TABLE 8 Effect of the present invention on the serum type I procollagen aminotelopeptide in rats

3.2 Effect of the Children's milk powder of the invention on bone mineral Density of rats

3.2.1 Effect of the Children's milk powder of the invention on bone density of femur of rat

Measuring the bone density of the femur of the rats when the rats are fed for 14 days, and the bone density of the femur between the rats has no statistical difference through analysis of prescriptions (1)P= 0.750). (Table 9).

TABLE 9 Effect of the Children's milk powder of the present invention on bone density of femur of rat

Measuring the bone density of the femur of the rat when the rat is fed for 28 days, and having no statistical difference of the bone density of the femur among the groups through analysis of different prescriptions (P= 0.057). (Table 10).

TABLE 10 Effect of the Children's milk powder of the present invention on bone density of femur of mice

3.2.2 Effect of the Children's milk powder of the invention on the tibial bone density of rats

The tibial bone density of the rats is measured at 14 days of feeding, and the tibial bone density between the groups has no statistical difference through analysis of prescriptions and differences (P= 0.789). (Table 11).

TABLE 11 Effect of the Children's milk powder of the present invention on the tibial bone Density of rats

The tibial bone density of the rats is measured when the rats are fed for 28 days, and the tibial bone density between the rats is statistically different by the analysis of the formula difference (P= 0.009).

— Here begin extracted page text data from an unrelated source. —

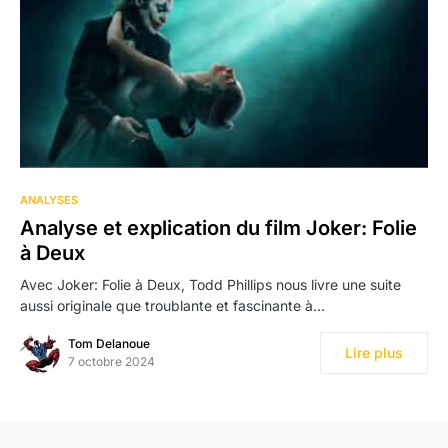
ANALYSES
Analyse et explication du film Joker: Folie
à Deux
Avec Joker: Folie à Deux, Todd Phillips nous livre une suite
aussi originale que troublante et fascinante à…
Tom Delanoue
Lire plus
7 octobre 2024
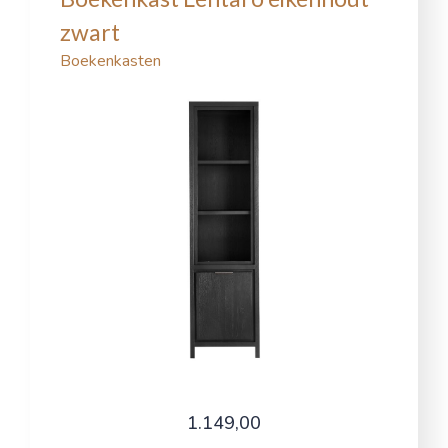
zwart
Boekenkasten
1.149,00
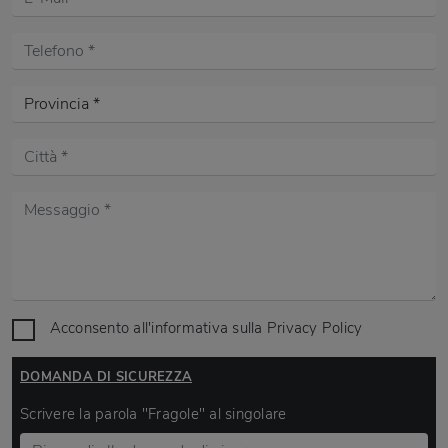
Acconsento all'informativa sulla
Privacy Policy
DOMANDA DI SICUREZZA
Scrivere la parola "Fragole" al singolare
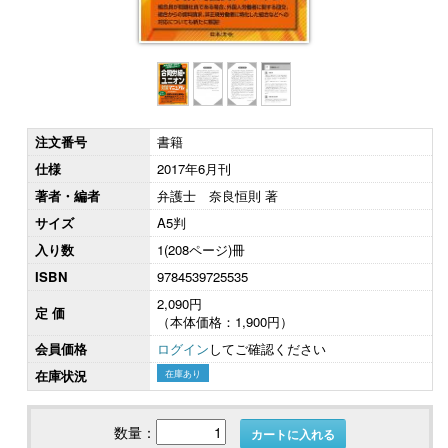
注文番号
書籍
仕様
2017年6月刊
著者・編者
弁護士 奈良恒則 著
サイズ
A5判
入り数
1(208ページ)冊
ISBN
9784539725535
2,090円
定 価
（本体価格：1,900円）
会員価格
ログイン
してご確認ください
在庫状況
在庫あり
数量：
カートに入れる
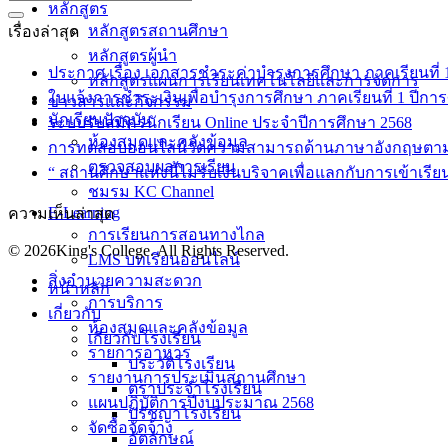
หลักสูตร
หลักสูตรสถานศึกษา
เรื่องล่าสุด
หลักสูตรผู้นำ
ประกาศ เรื่อง เอกสารชำระค่าบำรุงการศึกษา ภาคเรียนที่ 1 
หลักสูตรแผนการเรียนเทคโนโลยีและการจัดการ
ใบแจ้งการชำระเงินเพื่อบำรุงการศึกษา ภาคเรียนที่ 1 ปีกา
ข่าวสารและกิจกรรม
นักเรียนปัจจุบัน
ระบบรับสมัครนักเรียน Online ประจำปีการศึกษา 2568
ห้องสมุดและคลังข้อมูล
การทดสอบออนไลน์วัดความสามารถด้านภาษาอังกฤษตา
ตรวจสอบผลการเรียน
“ สถานศึกษาแห่งนี้ไม่รับเงินบริจาคเพื่อแลกกับการเข้าเรีย
ชมรม KC Channel
E-Learning
ความเห็นล่าสุด
การเรียนการสอนทางไกล
© 2026King's College. All Rights Reserved.
LMS บทเรียนออนไลน์
สิ่งอำนวยความสะดวก
หน้าหลัก
การบริการ
เกี่ยวกับ
ห้องสมุดและคลังข้อมูล
เกี่ยวกับโรงเรียน
รายการอาหาร
ประวัติโรงเรียน
รายงานการประเมินสถานศึกษา
ตราประจำโรงเรียน
แผนปฏิบัติการปีงบประมาณ 2568
ปรัชญาโรงเรียน
จัดซื้อจัดจ้าง
อัตลักษณ์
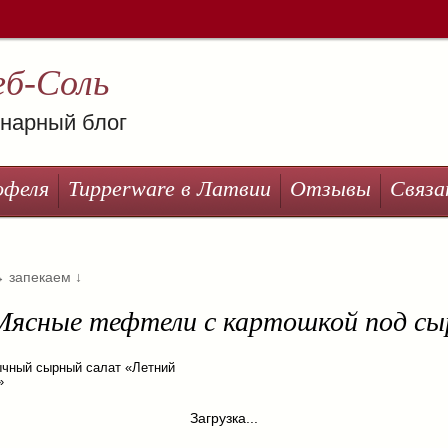
еб-Соль
нарный блог
офеля
Tupperware в Латвии
Отзывы
Связа
→
запекаем
↓
 Мясные тефтели с картошкой под с
чный сырный салат «Летний
»
Загрузка...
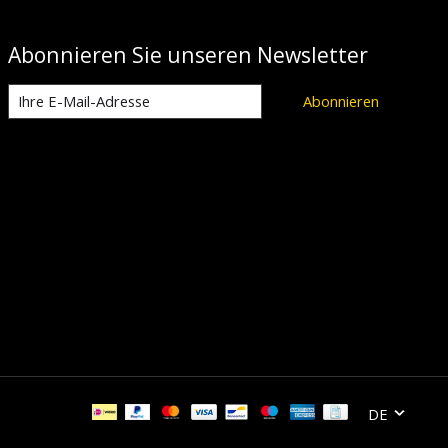
Abonnieren Sie unseren Newsletter
Abonnieren
DE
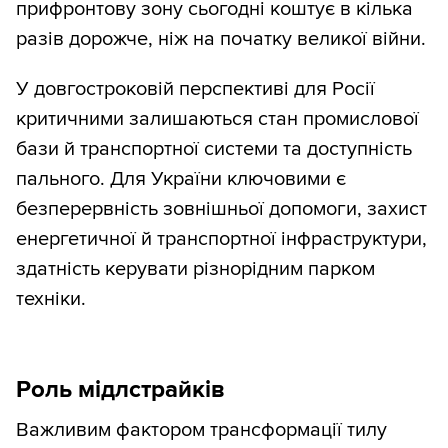
прифронтову зону сьогодні коштує в кілька
разів дорожче, ніж на початку великої війни.
У довгостроковій перспективі для Росії
критичними залишаються стан промислової
бази й транспортної системи та доступність
пального. Для України ключовими є
безперервність зовнішньої допомоги, захист
енергетичної й транспортної інфраструктури,
здатність керувати різнорідним парком
техніки.
Роль мідлстрайків
Важливим фактором трансформації тилу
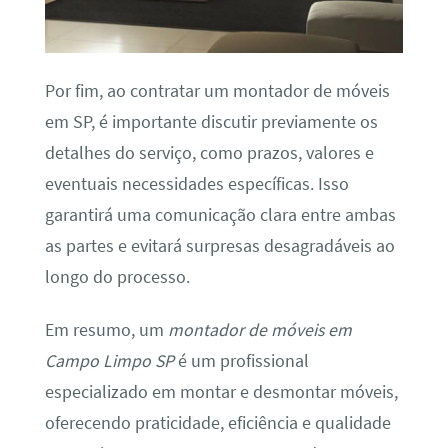
Por fim, ao contratar um montador de móveis
em SP, é importante discutir previamente os
detalhes do serviço, como prazos, valores e
eventuais necessidades específicas. Isso
garantirá uma comunicação clara entre ambas
as partes e evitará surpresas desagradáveis ao
longo do processo.
Em resumo, um
montador de móveis em
Campo Limpo SP
é um profissional
especializado em montar e desmontar móveis,
oferecendo praticidade, eficiência e qualidade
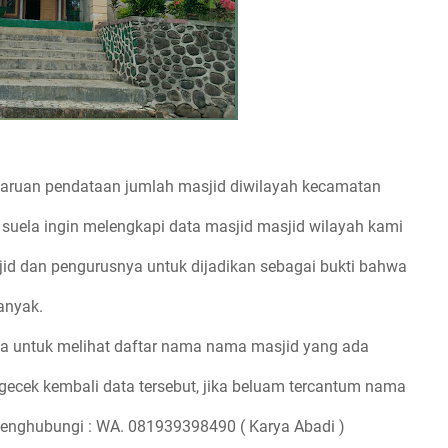
ruan pendataan jumlah masjid diwilayah kecamatan
 suela ingin melengkapi data masjid masjid wilayah kami
id dan pengurusnya untuk dijadikan sebagai bukti bahwa
anyak.
ya untuk melihat daftar nama nama masjid yang ada
ecek kembali data tersebut, jika beluam tercantum nama
enghubungi : WA. 081939398490 ( Karya Abadi )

The analysis of pairwise comparisons showed a statistical difference in tibial bone density between the high and low dose groups (table 12).

TABLE 12 Effect of the Children's milk powder of the present invention on the tibial bone Density of rats

3.3 Effect of the Children of the invention on the bone Length of the rats

3.3.1 Effect of the Children of the invention on the femoral Length of rats

Measuring the length of femur of rats when feeding for 14 days, and analyzing by the difference of prescriptions, the length of femur between groups has no statistical difference: (P= 0.518). (Table 13).

TABLE 13 Effect of the present invention on femur length in rats

Measuring the length of femur of rats when the rats are fed for 28 days, and statistically differentiating the length of femur among the groups by analysis of the difference of prescriptions (P<0.001). The analysis of the pairwise comparisons showed statistical differences in femoral length between the high and low dose groups, the high and base powder groups (table 14).

TABLE 14 Effect of the present invention on femur length in rats

3.3.2 Effect of the Children's milk powder of the invention on the tibial length of rats

The length of the tibia of the rats was measured at 14 days of feeding, and there was no statistical difference in the length of the tibia between the groups by the analysis of the equation: (P= 0.702). (Table 15).

TABLE 15 Effect of the present invention on tibial length of rats

Measuring the length of tibia of rats when feeding for 28 days, and analyzing by the difference of prescriptions, wherein the length of tibia between groups has no statistical difference: (P= 0.081). (Table 16).

TABLE 16 Effect of the present invention on tibial length of rats

4. Conclusion

According to the experimental results, under the experimental conditions, the children growth milk powder can improve the contents of 25-hydroxy vitamin D, osteocalcin, bone alkaline phosphatase and I-type procollagen amino-terminal peptide in rat serum, and can promote the increase of the bone density of the tibia and the length of the femur of the rat.